I spoke to Russell about apocalypses, landscape, and (inevitably) Florida. Our conversation has been edited for length and clarity.
JEZEBEL: What always strikes me about your writing, and particularly with these stories, is that it’s very tied to landscape. In Orange World, there’s a post-apocalyptic Florida, Northern European bogs, Joshua Tree National Park, and these landscapes define your characters, tying them to the land. I’m wondering how you approach setting when you’re thinking up your characters?
KAREN RUSSELL: I usually start with the setting, which I think is a little different than how my friends who are writers work. In almost every case in this collection, I definitely inserted some of my previous stuff. I went to Joshua Tree National Park for the first time and I did go on a road trip with my now husband, but he would definitely want me to say that it’s not an autobiographical story. It was just such a sublime place and I felt completely resized by it—I felt so haunted by these ancient trees. There was something about the scale of it that really torqued me in a strange new pleasurable way. It just feels like there are magnets under the earth.
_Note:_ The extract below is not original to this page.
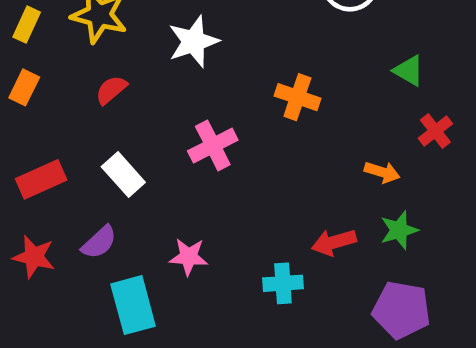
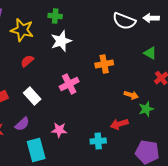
orange cross: (297, 97) -> (104, 64), turned -30
orange arrow: (382, 172) -> (131, 95), moved
green star: (399, 230) -> (146, 109), moved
It’s like an exciting transgression just to be there.
I saw these Quonset huts on the horizon and that’s just an interesting question: Who chose to make this place their home? They’re not getting a lot of encouraging messages from the sun and the rocks, so how did this become the place that they decided they would offer their life story?
Similarly with “Bog Girl.” A long time ago I went to Dublin and it was the first time anyone had paid for me to go abroad for a book reason. It felt very amazing to me. I went to see the bog people in a museum. I was traveling alone so I was adrenalized, like riveted to my skin in the way you are if you’re traveling alone, and I was so moved. I was surprised by how moved I was to see these bog bodies. That was years and years ago. I’m not totally sure what spun up that image in my mind. Since I had never really stomped around a bog in Northern Europe, I was also just thinking about the muck in our backyards. I grew up in South Florida and we lived by this mangrove estuary that we just called “the muck.” We would play there for hours and it had that liminal quality where surprising things were always getting washed in by the tide.
These are all places that felt very evocative to me. The geography and its landscape always generate the rest of the story. I always wonder what kind of human beings would live in these landscapes and what kind of human beings would these landscapes produce? Sometimes geography controls the plot, too. In “The Bad Graft,” I was really thinking about the strange collision of different instincts. And with “Bog Girl,” there’s really nothing better you could ask from a landscape—tannic acid and perfectly preserved thousand-year-old people. When I was working on the story, I remember reading that they had found ancient butter that was still edible. Did anyone test that claim? I have no idea, but it’s wilder than anything you can imagine, that this kind of portal exists.